**Task to carry out**
A complete answer lists every line of the entries below where the string "Friday" appears.

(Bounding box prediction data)
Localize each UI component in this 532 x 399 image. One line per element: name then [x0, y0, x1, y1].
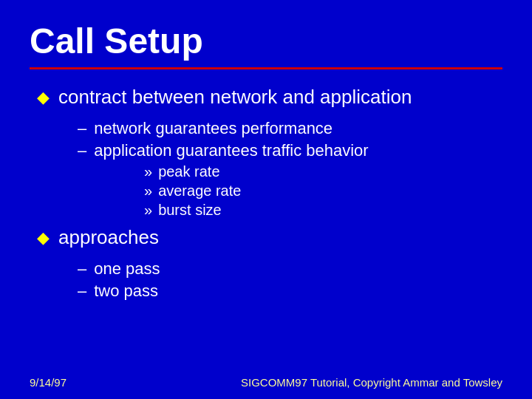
footer: 9/14/97 SIGCOMM97 Tutorial, Copyright Am… [0, 376, 532, 389]
sub-bullet-application: – application guarantees traffic behavio… [78, 141, 502, 160]
dash-icon-network: – [78, 119, 86, 138]
traffic-sub-bullets: » peak rate » average rate » burst size [144, 163, 502, 219]
chevron-icon-peak: » [144, 163, 152, 180]
bullet-contract-text: contract between network and application [58, 86, 412, 109]
bullet-section: ◆ contract between network and applicati… [37, 86, 502, 301]
sub-sub-bullet-peak-text: peak rate [158, 163, 219, 180]
sub-sub-bullet-peak: » peak rate [144, 163, 502, 180]
sub-bullet-network-text: network guarantees performance [94, 119, 332, 138]
dash-icon-application: – [78, 141, 86, 160]
sub-sub-bullet-burst-text: burst size [158, 202, 222, 219]
sub-sub-bullet-average: » average rate [144, 183, 502, 200]
dash-icon-two-pass: – [78, 282, 86, 301]
sub-sub-bullet-average-text: average rate [158, 183, 241, 200]
sub-bullet-two-pass: – two pass [78, 282, 502, 301]
approaches-sub-bullets: – one pass – two pass [78, 259, 502, 301]
bullet-approaches: ◆ approaches [37, 226, 502, 249]
diamond-icon-approaches: ◆ [37, 228, 50, 248]
sub-bullet-one-pass-text: one pass [94, 259, 160, 279]
sub-sub-bullet-burst: » burst size [144, 202, 502, 219]
chevron-icon-average: » [144, 183, 152, 200]
slide: Call Setup ◆ contract between network an… [0, 0, 532, 399]
sub-bullet-network: – network guarantees performance [78, 119, 502, 138]
bullet-contract: ◆ contract between network and applicati… [37, 86, 502, 109]
bullet-approaches-text: approaches [58, 226, 159, 249]
sub-bullet-two-pass-text: two pass [94, 282, 158, 301]
contract-sub-bullets: – network guarantees performance – appli… [78, 119, 502, 219]
title-underline [30, 67, 502, 69]
dash-icon-one-pass: – [78, 259, 86, 279]
title-section: Call Setup [30, 22, 502, 69]
diamond-icon-contract: ◆ [37, 88, 50, 107]
footer-copyright: SIGCOMM97 Tutorial, Copyright Ammar and … [241, 376, 502, 389]
slide-title: Call Setup [30, 22, 502, 61]
chevron-icon-burst: » [144, 202, 152, 219]
sub-bullet-application-text: application guarantees traffic behavior [94, 141, 368, 160]
footer-date: 9/14/97 [30, 376, 66, 389]
sub-bullet-one-pass: – one pass [78, 259, 502, 279]
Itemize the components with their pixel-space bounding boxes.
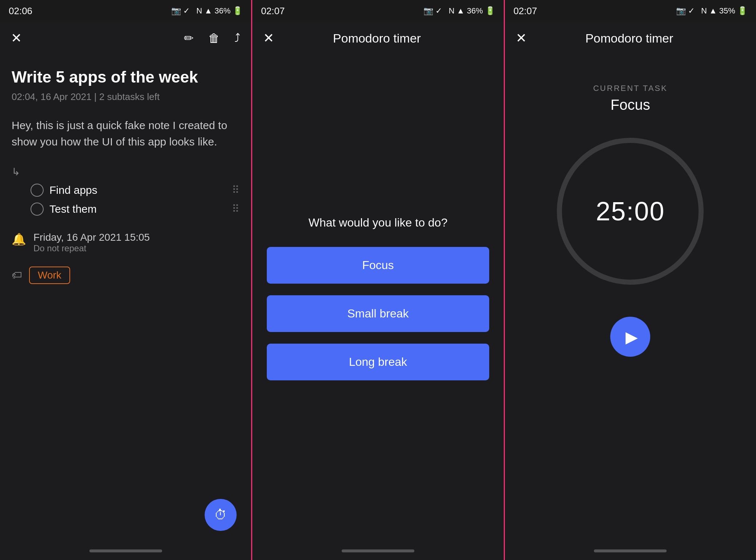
reminder-date: Friday, 16 Apr 2021 15:05	[33, 232, 150, 243]
reminder-row: 🔔 Friday, 16 Apr 2021 15:05 Do not repea…	[12, 232, 240, 253]
dialog-question: What would you like to do?	[309, 216, 447, 229]
home-indicator-3	[594, 549, 667, 552]
home-indicator-1	[89, 549, 162, 552]
play-icon: ▶	[626, 328, 638, 346]
home-indicator-2	[342, 549, 414, 552]
pomodoro-fab-button[interactable]: ⏱	[205, 499, 237, 531]
task-top-bar: ✕ ✏ 🗑 ⤴	[0, 22, 251, 55]
close-icon[interactable]: ✕	[11, 31, 22, 46]
status-bar-2: 02:07 📷 ✓ N ▲ 36% 🔋	[252, 0, 503, 22]
pomodoro-title-3: Pomodoro timer	[541, 31, 717, 45]
pomodoro-top-bar-3: ✕ Pomodoro timer	[505, 22, 756, 55]
status-bar-1: 02:06 📷 ✓ N ▲ 36% 🔋	[0, 0, 251, 22]
tag-row: 🏷 Work	[12, 267, 240, 284]
subtask-item-1: Find apps ⠿	[12, 184, 240, 197]
delete-icon[interactable]: 🗑	[208, 32, 220, 45]
task-title: Write 5 apps of the week	[12, 68, 240, 87]
reminder-info: Friday, 16 Apr 2021 15:05 Do not repeat	[33, 232, 150, 253]
panel-pomodoro-select: 02:07 📷 ✓ N ▲ 36% 🔋 ✕ Pomodoro timer Wha…	[252, 0, 504, 560]
small-break-button[interactable]: Small break	[267, 295, 489, 332]
subtask-checkbox-1[interactable]	[31, 184, 44, 197]
drag-icon-1: ⠿	[232, 184, 240, 196]
long-break-button[interactable]: Long break	[267, 344, 489, 380]
task-meta: 02:04, 16 Apr 2021 | 2 subtasks left	[12, 91, 240, 103]
bottom-bar-1	[0, 542, 251, 560]
reminder-repeat: Do not repeat	[33, 243, 150, 253]
current-task-name: Focus	[611, 97, 650, 113]
close-icon-3[interactable]: ✕	[516, 31, 527, 46]
share-icon[interactable]: ⤴	[234, 32, 240, 45]
current-task-label: CURRENT TASK	[593, 84, 668, 93]
subtask-item-2: Test them ⠿	[12, 203, 240, 216]
status-icons-1: 📷 ✓ N ▲ 36% 🔋	[171, 6, 242, 16]
subtask-checkbox-2[interactable]	[31, 203, 44, 216]
subtask-parent-row: ↳	[12, 166, 240, 178]
play-button[interactable]: ▶	[610, 317, 650, 357]
status-icons-3: 📷 ✓ N ▲ 35% 🔋	[676, 6, 747, 16]
bottom-bar-2	[252, 542, 503, 560]
tag-badge[interactable]: Work	[29, 267, 70, 284]
focus-button[interactable]: Focus	[267, 247, 489, 284]
task-content: Write 5 apps of the week 02:04, 16 Apr 2…	[0, 55, 251, 542]
subtask-label-1: Find apps	[49, 184, 226, 196]
clock-icon: ⏱	[214, 507, 227, 523]
status-bar-3: 02:07 📷 ✓ N ▲ 35% 🔋	[505, 0, 756, 22]
bell-icon: 🔔	[12, 232, 26, 246]
status-time-1: 02:06	[9, 5, 32, 17]
pomodoro-title-2: Pomodoro timer	[289, 31, 465, 45]
status-icons-2: 📷 ✓ N ▲ 36% 🔋	[423, 6, 495, 16]
subtask-indent-icon: ↳	[12, 166, 20, 178]
timer-display: 25:00	[596, 196, 665, 226]
bottom-bar-3	[505, 542, 756, 560]
status-time-2: 02:07	[261, 5, 285, 17]
panel-task-detail: 02:06 📷 ✓ N ▲ 36% 🔋 ✕ ✏ 🗑 ⤴ Write 5 apps…	[0, 0, 252, 560]
pomodoro-top-bar-2: ✕ Pomodoro timer	[252, 22, 503, 55]
close-icon-2[interactable]: ✕	[263, 31, 274, 46]
subtasks-list: ↳ Find apps ⠿ Test them ⠿	[12, 166, 240, 216]
timer-circle: 25:00	[554, 135, 707, 288]
tag-icon: 🏷	[12, 269, 22, 281]
pomodoro-dialog: What would you like to do? Focus Small b…	[252, 55, 503, 542]
timer-content: CURRENT TASK Focus 25:00 ▶	[505, 55, 756, 542]
task-body: Hey, this is just a quick fake note I cr…	[12, 117, 240, 150]
status-time-3: 02:07	[514, 5, 537, 17]
drag-icon-2: ⠿	[232, 203, 240, 215]
panel-pomodoro-timer: 02:07 📷 ✓ N ▲ 35% 🔋 ✕ Pomodoro timer CUR…	[505, 0, 756, 560]
subtask-label-2: Test them	[49, 203, 226, 215]
edit-icon[interactable]: ✏	[184, 31, 194, 45]
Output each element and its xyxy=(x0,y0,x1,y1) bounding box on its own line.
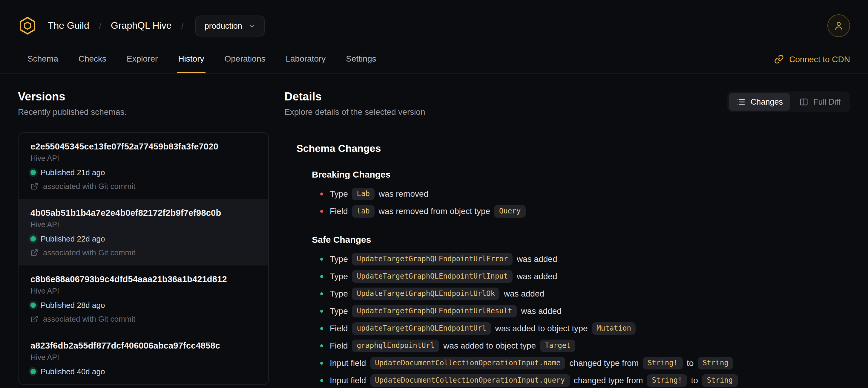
version-hash: c8b6e88a06793b9c4dfd54aaa21b36a1b421d812 xyxy=(30,274,256,285)
target-selector[interactable]: production xyxy=(196,15,265,36)
change-text: Field xyxy=(330,341,350,350)
bullet-dot xyxy=(320,327,323,330)
details-header: Details Explore details of the selected … xyxy=(284,90,850,117)
tab-schema[interactable]: Schema xyxy=(26,46,59,73)
version-status: Published 40d ago xyxy=(30,367,256,376)
breadcrumb-separator: / xyxy=(99,21,101,31)
code-chip: Target xyxy=(540,339,576,352)
tab-checks[interactable]: Checks xyxy=(78,46,107,73)
change-row-content: Type UpdateTargetGraphQLEndpointUrlResul… xyxy=(330,302,562,320)
code-chip: UpdateTargetGraphQLEndpointUrlError xyxy=(352,253,513,265)
versions-list: e2e55045345ce13fe07f52a77459b83fa3fe7020… xyxy=(18,132,269,385)
tab-operations[interactable]: Operations xyxy=(223,46,267,73)
published-text: Published 21d ago xyxy=(41,168,105,177)
change-row-content: Field graphqlEndpointUrl was added to ob… xyxy=(330,337,577,355)
change-text: Input field xyxy=(330,358,368,368)
split-columns-icon xyxy=(800,97,809,107)
external-link-icon xyxy=(30,249,38,257)
details-subtitle: Explore details of the selected version xyxy=(284,107,425,117)
version-card[interactable]: 4b05ab51b1b4a7e2e4b0ef82172f2b9f7ef98c0b… xyxy=(19,199,268,265)
change-text: was added xyxy=(519,306,562,316)
code-chip: UpdateTargetGraphQLEndpointUrlOk xyxy=(352,288,500,300)
version-card[interactable]: a823f6db2a55df877dcf406006abca97fcc4858c… xyxy=(19,332,268,384)
tab-label: Explorer xyxy=(127,54,158,63)
version-service: Hive API xyxy=(30,154,256,162)
code-chip: lab xyxy=(352,205,374,218)
version-hash: e2e55045345ce13fe07f52a77459b83fa3fe7020 xyxy=(30,141,256,152)
versions-panel: Versions Recently published schemas. e2e… xyxy=(18,90,269,388)
code-chip: UpdateTargetGraphQLEndpointUrlResult xyxy=(352,305,517,318)
breaking-changes-group: Breaking Changes Type Lab was removed Fi… xyxy=(296,169,850,220)
user-avatar[interactable] xyxy=(827,14,850,37)
full-diff-view-button[interactable]: Full Diff xyxy=(792,93,848,111)
change-row: Field graphqlEndpointUrl was added to ob… xyxy=(320,337,850,355)
version-git-link[interactable]: associated with Git commit xyxy=(30,315,256,323)
change-row-content: Input field UpdateDocumentCollectionOper… xyxy=(330,372,739,388)
change-row: Field lab was removed from object type Q… xyxy=(320,203,850,220)
change-text: to xyxy=(684,358,696,368)
versions-title: Versions xyxy=(18,90,269,103)
change-row-content: Field updateTargetGraphQLEndpointUrl was… xyxy=(330,320,638,337)
change-text: Type xyxy=(330,271,350,281)
bullet-dot xyxy=(320,292,323,295)
versions-subtitle: Recently published schemas. xyxy=(18,107,269,117)
safe-changes-group: Safe Changes Type UpdateTargetGraphQLEnd… xyxy=(296,234,850,388)
change-text: Type xyxy=(330,306,350,316)
code-chip: UpdateDocumentCollectionOperationInput.q… xyxy=(370,374,569,387)
change-text: Type xyxy=(330,254,350,264)
tab-label: Settings xyxy=(346,54,376,63)
schema-changes-title: Schema Changes xyxy=(296,143,850,155)
details-panel: Details Explore details of the selected … xyxy=(284,90,850,388)
change-text: was added to object type xyxy=(493,323,590,333)
person-icon xyxy=(833,20,844,31)
hive-logo-icon[interactable] xyxy=(18,16,37,35)
published-text: Published 28d ago xyxy=(41,301,105,310)
connect-cdn-link[interactable]: Connect to CDN xyxy=(774,46,850,73)
safe-changes-title: Safe Changes xyxy=(312,234,850,244)
version-hash: 4b05ab51b1b4a7e2e4b0ef82172f2b9f7ef98c0b xyxy=(30,207,256,219)
code-chip: String! xyxy=(643,357,683,369)
tab-label: Operations xyxy=(225,54,266,63)
change-row: Input field UpdateDocumentCollectionOper… xyxy=(320,355,850,372)
link-icon xyxy=(774,54,784,64)
git-commit-text: associated with Git commit xyxy=(43,182,135,191)
change-text: was added xyxy=(501,289,544,298)
nav-tabs: SchemaChecksExplorerHistoryOperationsLab… xyxy=(18,46,377,73)
chevron-down-icon xyxy=(248,22,256,30)
tab-history[interactable]: History xyxy=(177,46,205,73)
version-git-link[interactable]: associated with Git commit xyxy=(30,182,256,191)
change-text: Input field xyxy=(330,376,368,385)
tab-settings[interactable]: Settings xyxy=(345,46,377,73)
version-git-link[interactable]: associated with Git commit xyxy=(30,248,256,257)
published-status-dot xyxy=(30,302,36,308)
code-chip: UpdateTargetGraphQLEndpointUrlInput xyxy=(352,270,513,283)
tab-laboratory[interactable]: Laboratory xyxy=(284,46,327,73)
bullet-dot xyxy=(320,362,323,365)
bullet-dot xyxy=(320,210,323,213)
version-card[interactable]: c8b6e88a06793b9c4dfd54aaa21b36a1b421d812… xyxy=(19,265,268,332)
change-row-content: Type UpdateTargetGraphQLEndpointUrlOk wa… xyxy=(330,285,544,302)
tab-label: Laboratory xyxy=(285,54,326,63)
full-diff-view-label: Full Diff xyxy=(813,97,840,107)
change-row: Type UpdateTargetGraphQLEndpointUrlResul… xyxy=(320,302,850,320)
breaking-changes-list: Type Lab was removed Field lab was remov… xyxy=(296,185,850,220)
change-text: was added xyxy=(514,254,557,264)
header-top-row: The Guild / GraphQL Hive / production xyxy=(0,0,868,46)
details-title: Details xyxy=(284,90,425,103)
external-link-icon xyxy=(30,315,38,323)
breadcrumb-org[interactable]: The Guild xyxy=(48,20,89,31)
bullet-dot xyxy=(320,310,323,313)
main-content: Versions Recently published schemas. e2e… xyxy=(0,73,868,388)
breadcrumb-project[interactable]: GraphQL Hive xyxy=(111,20,172,31)
changes-view-label: Changes xyxy=(751,97,783,107)
app: The Guild / GraphQL Hive / production Sc… xyxy=(0,0,868,388)
published-text: Published 40d ago xyxy=(41,367,105,376)
published-text: Published 22d ago xyxy=(41,234,105,243)
version-service: Hive API xyxy=(30,220,256,229)
tab-explorer[interactable]: Explorer xyxy=(125,46,159,73)
external-link-icon xyxy=(30,182,38,190)
safe-changes-list: Type UpdateTargetGraphQLEndpointUrlError… xyxy=(296,250,850,388)
changes-view-button[interactable]: Changes xyxy=(729,93,790,111)
version-card[interactable]: e2e55045345ce13fe07f52a77459b83fa3fe7020… xyxy=(19,133,268,199)
change-text: changed type from xyxy=(571,376,646,385)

**Response to this task**
reminder-date: Friday, 16 Apr 2021 15:05	[33, 232, 150, 243]
reminder-row: 🔔 Friday, 16 Apr 2021 15:05 Do not repea…	[12, 232, 240, 253]
reminder-info: Friday, 16 Apr 2021 15:05 Do not repeat	[33, 232, 150, 253]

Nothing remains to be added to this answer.